The state has recovered 43% of upstream jobs lost between the “high point” in employment in December 2014 and the “low point” in September 2016, according to the Texas Oil & Gas Association (TIOGA). Oil and gas extraction, as well as support activities for mining, are included in the upstream sector, but the tally excludes jobs in refining, petrochemicals, fuels wholesaling, oilfield equipment manufacturing, pipelines and natural gas utilities.
Since the low point two years ago, upstream sector employment has grown by 49,900 jobs, which pay among the highest wages in the state.
“What’s happening in the Lone Star State is making our nation more energy secure and bolstering our state and national economies,” said TIOGA President Todd Staples.
The latest employment report dovetails with a recent analysis by the Greater Houston Partnership (GHP), which declared the oil bust over for the nation’s largest energy complex. The economic development organization serves the Greater Houston area, including the counties of Austin, Brazoria, Chambers, Fort Bend, Galveston, Harris, Liberty, Montgomery, San Jacinto and Waller.
Exploration and production (E&P) companies, with the vast majority of nationwide companies headquartered in the Houston area, are reporting more profits than losses and fewer firms are filing for bankruptcy, the GHP said in its monthly report for August.
“The downturn in the oil industry is finally over,” said economists. “Oil now trades above breakeven cost for most producers. Exploration budgets continue to grow. The North American rig count has rebounded. Permits to drill have risen dramatically. Layoffs have slowed to a trickle. Crude inventories have fallen. U.S. production is at an all-time high. And global demand continues to grow.”
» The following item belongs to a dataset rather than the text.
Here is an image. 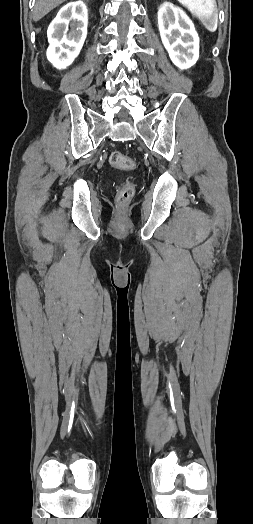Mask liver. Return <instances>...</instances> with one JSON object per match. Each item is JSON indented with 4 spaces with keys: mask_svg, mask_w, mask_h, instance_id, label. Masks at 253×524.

GHP noted that in 2Q2016, “only five of the 25 largest energy firms in Houston earned a profit,” as oil prices sank in 1Q2016. By the middle of 2016, oil prices had fallen by more than half from their peak.
“The expression that oil prices would be ‘lower for longer was heard so often it became trite,” said GHP economists. “But companies heeded the warning, reducing headcounts, slashing budgets and focusing on only the best prospects in their portfolios. These steps helped the industry to regain its health.”
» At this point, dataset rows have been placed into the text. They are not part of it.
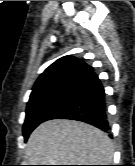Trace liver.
Here are the masks:
<instances>
[{
	"label": "liver",
	"instance_id": "obj_1",
	"mask_svg": "<svg viewBox=\"0 0 135 166\" xmlns=\"http://www.w3.org/2000/svg\"><path fill=\"white\" fill-rule=\"evenodd\" d=\"M113 144L106 133L75 120L40 124L27 141L31 165H110Z\"/></svg>",
	"mask_w": 135,
	"mask_h": 166
}]
</instances>
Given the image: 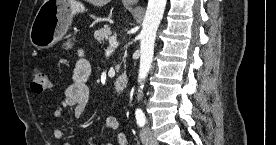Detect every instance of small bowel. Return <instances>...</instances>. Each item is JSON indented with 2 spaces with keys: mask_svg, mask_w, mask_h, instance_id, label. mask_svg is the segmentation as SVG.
Returning <instances> with one entry per match:
<instances>
[{
  "mask_svg": "<svg viewBox=\"0 0 276 145\" xmlns=\"http://www.w3.org/2000/svg\"><path fill=\"white\" fill-rule=\"evenodd\" d=\"M91 74L90 62L81 57L75 64L73 70V83L67 87L63 99L60 101L54 110V116L60 118L63 116L67 108L72 109V118L80 119L86 112L90 98V90L87 85V80ZM105 126L110 131L117 132L118 145H128V140L122 132L119 131L118 119L114 116H109L105 120ZM54 138L62 140L65 136L64 129L58 127L53 131ZM65 145H70L68 142ZM107 145H112L108 143Z\"/></svg>",
  "mask_w": 276,
  "mask_h": 145,
  "instance_id": "small-bowel-1",
  "label": "small bowel"
}]
</instances>
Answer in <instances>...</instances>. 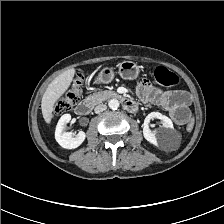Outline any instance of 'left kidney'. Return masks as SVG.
Here are the masks:
<instances>
[{"label":"left kidney","mask_w":224,"mask_h":224,"mask_svg":"<svg viewBox=\"0 0 224 224\" xmlns=\"http://www.w3.org/2000/svg\"><path fill=\"white\" fill-rule=\"evenodd\" d=\"M153 118L160 119L162 122V127L159 130L151 131L149 128L150 120ZM174 129L173 123L170 118L162 115L159 112L149 113L143 123V136L144 138L152 143L153 145H163L168 142V136L170 131Z\"/></svg>","instance_id":"1"}]
</instances>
By 2Q2017, 16 of the 25 largest energy companies in the GHP region had returned to profit, and in 2Q2018, “20 of the 25 largest were in the black.”
Investors still are awaiting a full recovery following the oil price crash, however. And they also worry about the impact that climate change regulations may have on the industry, according to the partnership.
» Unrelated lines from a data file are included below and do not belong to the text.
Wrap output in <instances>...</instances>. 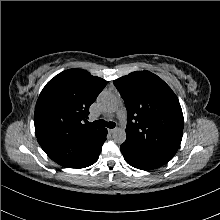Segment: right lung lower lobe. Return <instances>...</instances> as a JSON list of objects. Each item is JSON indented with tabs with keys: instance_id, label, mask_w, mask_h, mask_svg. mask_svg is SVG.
I'll return each instance as SVG.
<instances>
[{
	"instance_id": "right-lung-lower-lobe-1",
	"label": "right lung lower lobe",
	"mask_w": 220,
	"mask_h": 220,
	"mask_svg": "<svg viewBox=\"0 0 220 220\" xmlns=\"http://www.w3.org/2000/svg\"><path fill=\"white\" fill-rule=\"evenodd\" d=\"M106 135H107V129L103 128L102 133L100 134V136L97 138V140L93 143L89 144V150H90V157L88 158L87 161L83 162V163H79L77 165H65V164H61L58 161H55L56 163L64 166V167H68V168H84V167H88L92 164H94L97 160L98 157L100 155L101 152V148L103 143L106 140Z\"/></svg>"
}]
</instances>
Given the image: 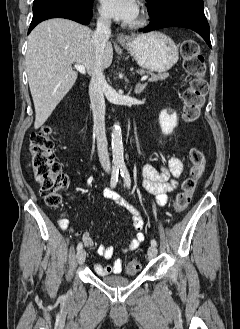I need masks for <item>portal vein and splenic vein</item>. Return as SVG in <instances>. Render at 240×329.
Segmentation results:
<instances>
[{"label": "portal vein and splenic vein", "instance_id": "18ae733b", "mask_svg": "<svg viewBox=\"0 0 240 329\" xmlns=\"http://www.w3.org/2000/svg\"><path fill=\"white\" fill-rule=\"evenodd\" d=\"M75 68L81 73V74H85L86 73V70H85V67L83 65H79V64H76L75 65ZM148 79V76L145 75L141 78V81H145Z\"/></svg>", "mask_w": 240, "mask_h": 329}]
</instances>
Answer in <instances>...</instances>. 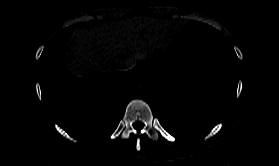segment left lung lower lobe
<instances>
[{
  "mask_svg": "<svg viewBox=\"0 0 279 166\" xmlns=\"http://www.w3.org/2000/svg\"><path fill=\"white\" fill-rule=\"evenodd\" d=\"M200 62L182 63L168 56L149 61L152 103L162 127L178 138L200 136L229 111L239 81V60L217 29L198 22L195 37Z\"/></svg>",
  "mask_w": 279,
  "mask_h": 166,
  "instance_id": "obj_1",
  "label": "left lung lower lobe"
}]
</instances>
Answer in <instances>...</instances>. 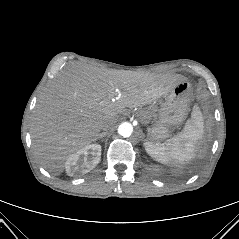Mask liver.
<instances>
[{
	"mask_svg": "<svg viewBox=\"0 0 239 239\" xmlns=\"http://www.w3.org/2000/svg\"><path fill=\"white\" fill-rule=\"evenodd\" d=\"M182 76L77 65L49 83L33 111V150L44 169L59 176L68 157L97 140L101 124L125 108L143 107L167 95Z\"/></svg>",
	"mask_w": 239,
	"mask_h": 239,
	"instance_id": "6515ba94",
	"label": "liver"
}]
</instances>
“Some fear that oil demand will peak in the not too distant future,” said economists. “Others are disappointed in the meager returns received on their energy investments, especially when compared to tech stocks. They also worry that as oil prices rise, exploration firms will focus on growing production, not profits.”
GHP cited law firm Haynes and Boone LLP, which tracks energy-related bankruptcy filings. Between 1Q2015 and 1Q2018, 335 North American energy companies had filed for bankruptcy, including 144 E&Ps, 167 oilfield service companies, and 24 midstream firms. Combined debt exceeded $169 billion.
Of the total nationwide filings, 162 were in Texas and 43 were in Delaware courts, where a substantial number of filings were for companies with significant operations in Texas. Bankruptcies peaked in 2Q2016, and by 2Q2017 they had fallen 65%. By 1Q2018, filings were down 83%.
More promising data also is coming from the Federal Reserve Bank of Dallas, which each quarter surveys energy firms headquartered in the Eleventh District. The Eleventh District includes Texas, northern Louisiana and southern New Mexico.
In the 1Q2017 survey, 12.7% said conditions were improving and 72.7% said conditions were getting worse.
“A year later, the responses flipped,” GHP noted. In the 1Q2018 survey, the most recent one published, 11.6% said the outlook had worsened and 76.9% saw improved conditions. “The shift suggests there will be fewer bankruptcies and layoffs in the near future,” said GHP.
For Houston, the future looks particularly bright, with growth expected to outpace the nation for the next five years. Renowned Waco, TX-based economist Ray Perryman, who has studied U.S., Texas and metro economies since the 1970s, is forecasting Houston’s economy will grow 4.11%/year over the next five years, versus 4.01% for Texas and 2.89% for the nation. The figures are adjusted to account for inflation.
Houston’s population also should eclipse the state and the nation at 1.67% growth over five years, versus 1.47% for Texas and 0.71% for the country. Perryman is forecasting Houston employment will grow at a 2.14% rate over the period, compared to 2.05% for Texas and 1.55% for the country.
“The longer-term outlook is more impressive,” said GHP economists. “Houston’s economy will nearly double in size over the next 20 years. The region will add nearly 2.6 million residents, more than 1.3 million jobs, and $650 billion in personal income. Even after accounting for inflation, Houston’s prospects look good, with real Gross Regional Product growing 89.3%, real personal income 102.5% and retail sales growing 98.2% over the next two decades.”